ストラトフォー・グローバル・インテリジェンスCEO、ジョージ・フリードマン(AFP Photo/Ronaldo Schemidt)
ストラトフォーの創設者、会長はジョージ・フリードマンで、彼はウォール・ストリート・ジャーナル、CNBCやCNNで良くインタビューされており、JPモルガン・チェース、シティーグループ、アーンスト・アンド・ヤング社の顧問だ。ストラトフォーの社長 & CEOは、長年ゴールドマン・サックス幹部だったShea Morenzだ。大企業や巨大銀行は、ベネズエラや、中南米やら他のどこかの国の国民の公益を推進しようと必ずしも夢中になるわけではない。

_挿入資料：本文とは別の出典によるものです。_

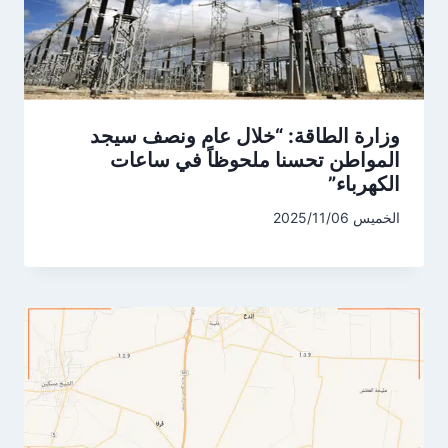
وزارة الطاقة: “خلال عام ونصف سيجد
المواطن تحسنا ملحوظاً في ساعات
الكهرباء”
الخميس 2025/11/06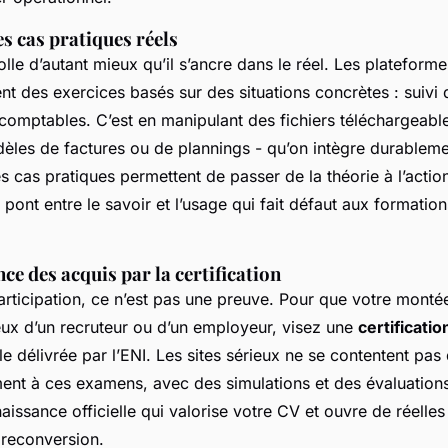
s cas pratiques réels
lle d’autant mieux qu’il s’ancre dans le réel. Les plateforme
nt des exercices basés sur des situations concrètes : suivi 
 comptables. C’est en manipulant des fichiers téléchargeable
les de factures ou de plannings - qu’on intègre durableme
 cas pratiques permettent de passer de la théorie à l’action
 pont entre le savoir et l’usage qui fait défaut aux formation
ce des acquis par la certification
participation, ce n’est pas une preuve. Pour que votre mon
yeux d’un recruteur ou d’un employeur, visez une
certificati
e délivrée par l’ENI. Les sites sérieux ne se contentent pas 
ent à ces examens, avec des simulations et des évaluation
aissance officielle qui valorise votre CV et ouvre de réelle
 reconversion.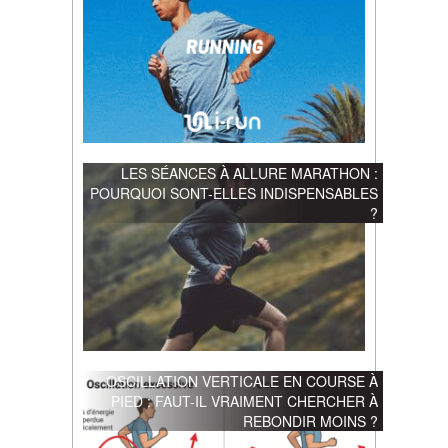
LES SÉANCES À ALLURE MARATHON :
POURQUOI SONT-ELLES INDISPENSABLES
?
OSCILLATION VERTICALE EN COURSE À
PIED : FAUT-IL VRAIMENT CHERCHER À
REBONDIR MOINS ?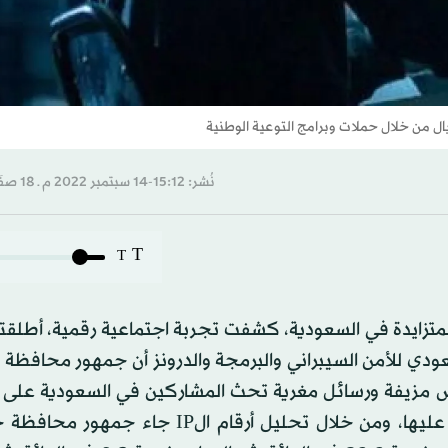
ل من خلال حملات وبرامج التوعية الوطنية
نُشر: 15:12-14 سبتمبر 2022 م ـ 18 صفَر 1444 هـ
T
T
متزايدة في السعودية، كشفت تجربة اجتماعية رقمية، أطلقت
سعودي للأمن السيبراني والبرمجة والدرونز أن جمهور محافظة
عروض مزيفة ورسائل مغرية تحث المشاركين في السعودية على 
لطلب الخدمة ومشاركة معلوماتهم الشخصية للحصول عليها، ومن خلال تحليل أرقام الP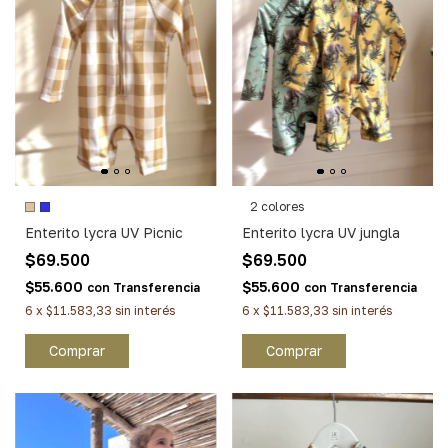
2 colores
Enterito lycra UV Picnic
Enterito lycra UV jungla
$69.500
$69.500
$55.600
$55.600
con
Transferencia
con
Transferencia
6
x
$11.583,33
sin interés
6
x
$11.583,33
sin interés
Comprar
Comprar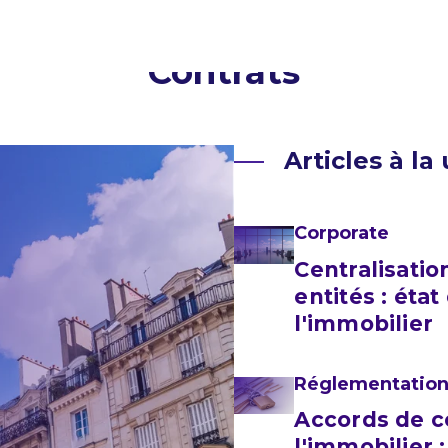
Contrats
Articles à la
Corporate
Centralisati
entités : état
l'immobilier
Réglementation
Accords de c
l'immobilier 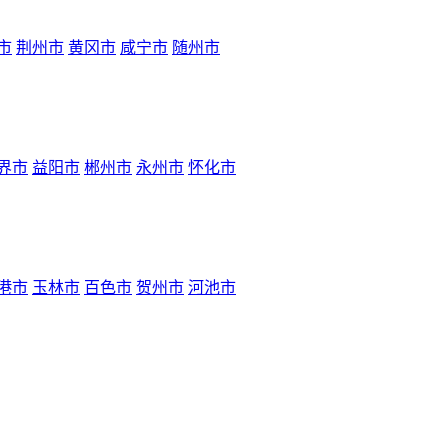
市
荆州市
黄冈市
咸宁市
随州市
界市
益阳市
郴州市
永州市
怀化市
港市
玉林市
百色市
贺州市
河池市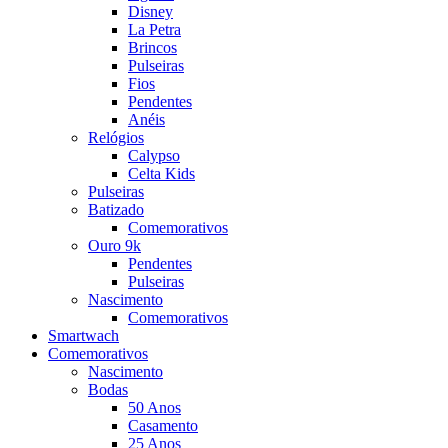
Disney
La Petra
Brincos
Pulseiras
Fios
Pendentes
Anéis
Relógios
Calypso
Celta Kids
Pulseiras
Batizado
Comemorativos
Ouro 9k
Pendentes
Pulseiras
Nascimento
Comemorativos
Smartwach
Comemorativos
Nascimento
Bodas
50 Anos
Casamento
25 Anos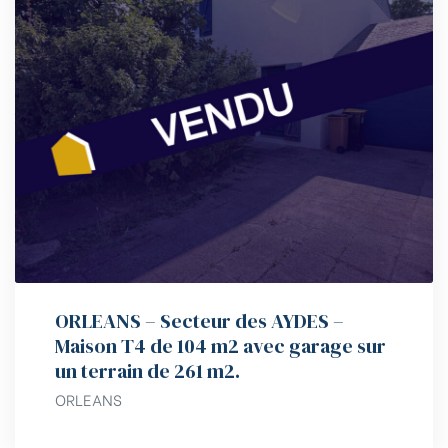
ORLEANS – Secteur des AYDES –
Maison T4 de 104 m2 avec garage sur
un terrain de 261 m2.
ORLEANS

確かに、これらの外交問題評議会CFR、RANDコーポレーション、米国民主主義基金NEDや他の大企業等の民間調査会社や専門家やシンクタンクと、CIA、NSA、USAIDや国務省等のアメリカ政府の公的機関とを明確に区別する境界線は存在しない。
実際、中南米中で、明晰な政治評論家は常に‘ラ・エンバハダ’が一体何を企んでいるかに注目している。‘ラ・エンバハダ’とは‘大使館’を意するスペイン語だが、あらゆる大使館ではなく、もちろん、各国にあるアメリカ大使館のことだ。
一連のWikiLeaks文書が、アメリカに本拠を置く企業が、チャベスの主な対立候補で、昨年の大統領選挙で次点になったエンリケ・カプリレス・ラドンスキーのような対立候補を支援し、資金提供し、ウゴ・チャベスを打倒しようとしいることを暴露したことがわかっても、決して驚きではない。

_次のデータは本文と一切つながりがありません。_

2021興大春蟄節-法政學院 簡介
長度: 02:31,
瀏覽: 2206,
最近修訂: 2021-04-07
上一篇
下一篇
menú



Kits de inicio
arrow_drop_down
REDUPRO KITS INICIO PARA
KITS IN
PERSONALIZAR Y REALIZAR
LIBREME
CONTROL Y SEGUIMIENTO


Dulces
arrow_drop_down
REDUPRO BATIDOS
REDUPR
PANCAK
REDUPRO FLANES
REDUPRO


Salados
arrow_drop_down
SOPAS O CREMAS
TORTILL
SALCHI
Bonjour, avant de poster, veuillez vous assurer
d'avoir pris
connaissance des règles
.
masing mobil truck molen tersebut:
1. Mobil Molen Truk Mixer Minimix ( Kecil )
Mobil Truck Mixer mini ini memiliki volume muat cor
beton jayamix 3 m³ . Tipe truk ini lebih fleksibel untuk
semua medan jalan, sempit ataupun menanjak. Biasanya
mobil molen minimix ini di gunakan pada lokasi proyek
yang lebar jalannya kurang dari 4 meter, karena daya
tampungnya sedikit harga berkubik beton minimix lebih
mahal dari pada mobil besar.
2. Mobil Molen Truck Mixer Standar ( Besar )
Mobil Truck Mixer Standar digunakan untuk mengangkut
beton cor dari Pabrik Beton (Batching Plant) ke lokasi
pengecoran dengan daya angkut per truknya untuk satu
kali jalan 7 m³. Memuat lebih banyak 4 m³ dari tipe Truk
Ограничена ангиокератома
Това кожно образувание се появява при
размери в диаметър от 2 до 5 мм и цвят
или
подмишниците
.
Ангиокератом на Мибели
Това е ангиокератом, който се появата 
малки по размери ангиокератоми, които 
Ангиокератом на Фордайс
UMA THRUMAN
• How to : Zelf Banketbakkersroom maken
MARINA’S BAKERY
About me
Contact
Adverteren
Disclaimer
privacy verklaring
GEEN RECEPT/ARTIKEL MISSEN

ベネズエラのDemocratic Unity連合大統領候補カプリレス・ラドンスキー(AFP Photo/Juan Barreto)
カプリレス・ラドンスキーは、アメリカ、ヨーロッパとイスラエルの、ベネズエラと、この地域での狙いに良く同調しているおかげで、これらの国々の利益団体から強力な支援を得ている。極めて小規模なユダヤ人コミュニティーしかない国のユダヤ系、ラドンスキーは、チャベスがイラン、キューバ、ロシア、中国や(NATOに侵略され、破壊されるまで)リビアと築き上げた緊密なつながりから、ベネズエラを遠ざけると約束している。
チャベス大統領の健康不調ゆえに、チャベスが昨年末獲得した大統領の座を放棄せざるをえなくなり、彼のいないベネズエラでの新たな選挙となるのを願って、このアメリカ官民イニシアチブは、チャベス大統領の体調に関する(彼等にとっての)良い知らせをわくわくして待ちながら、またもやベネズエラ国内のあらゆる反政府勢力を強力に推進しつつある。

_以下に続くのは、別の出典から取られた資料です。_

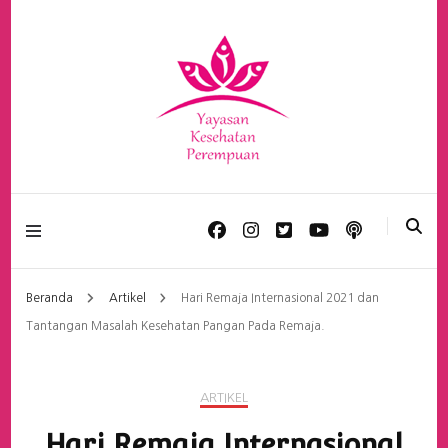
Yayasan Kesehatan
Perempuan
Beranda
Artikel
Hari Remaja Internasional 2021 dan
Tantangan Masalah Kesehatan Pangan Pada Remaja.
ARTIKEL
Hari Remaja Internasional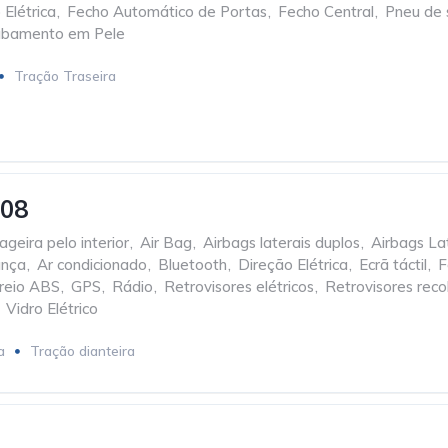
 Elétrica
,
Fecho Automático de Portas
,
Fecho Central
,
Pneu de 
abamento em Pele
Tração Traseira
308
geira pelo interior
,
Air Bag
,
Airbags laterais duplos
,
Airbags Lat
ança
,
Ar condicionado
,
Bluetooth
,
Direção Elétrica
,
Ecrã táctil
,
F
reio ABS
,
GPS
,
Rádio
,
Retrovisores elétricos
,
Retrovisores rec
Vidro Elétrico
a
Tração dianteira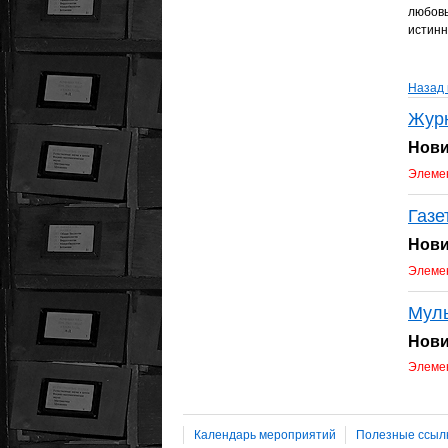
любовь
истинн
Назад 
Жур
Нови
Элемен
Газе
Нови
Элемен
Мул
Нови
Элемен
Календарь мероприятий
Полезные ссыл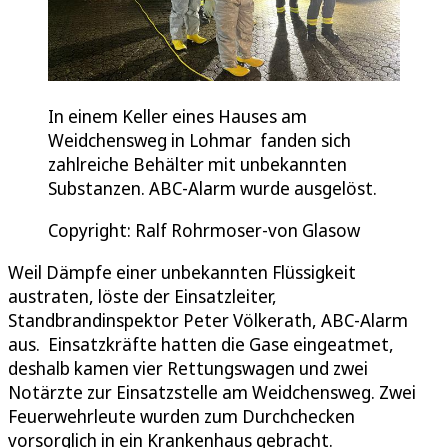
In einem Keller eines Hauses am
Weidchensweg in Lohmar fanden sich
zahlreiche Behälter mit unbekannten
Substanzen. ABC-Alarm wurde ausgelöst.
Copyright: Ralf Rohrmoser-von Glasow
Weil Dämpfe einer unbekannten Flüssigkeit
austraten, löste der Einsatzleiter,
Standbrandinspektor Peter Völkerath, ABC-Alarm
aus. Einsatzkräfte hatten die Gase eingeatmet,
deshalb kamen vier Rettungswagen und zwei
Notärzte zur Einsatzstelle am Weidchensweg. Zwei
Feuerwehrleute wurden zum Durchchecken
vorsorglich in ein Krankenhaus gebracht.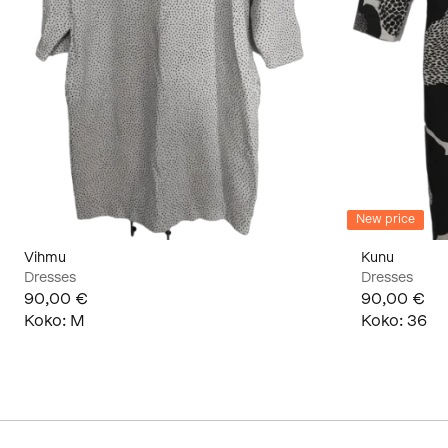
New price
Vihmu
Kunu
Dresses
Dresses
90,00 €
90,00 €
Koko
:
M
Koko
:
36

アメリカの官民イニシアチブが、再度全面的に「我々の手先をカラカス・ミラフロレス大統領官邸に送り込め」モードに入るので、ベネズエラにとって本当の悲劇となろう。
カラカスのシモン・ボリバール広場に集まったベネズエラ大統領ウゴ・チャベス支持者(AFP Photo/Juan Baretto)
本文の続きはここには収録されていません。